[Source data]
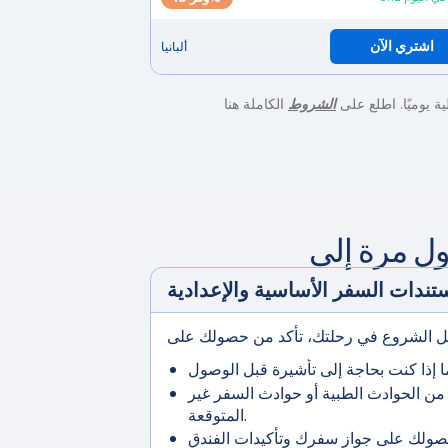
اشتري الآن
ألبانيا
الشروط
الكاملة هنا
تندات السفر الأساسية والإعدادية
ن الحوادث الطبية أو حوادث السفر غير
المتوقعة.
صولك على جواز سفرك وتأكيدات الفندق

#### What to do
All that is needed is the line containing "تندات السفر الأساسية والإعدادية" and each line after it to the end of the data above, set down exactly.

#### Task response
تندات السفر الأساسية والإعدادية
ن الحوادث الطبية أو حوادث السفر غير
المتوقعة.
صولك على جواز سفرك وتأكيدات الفندق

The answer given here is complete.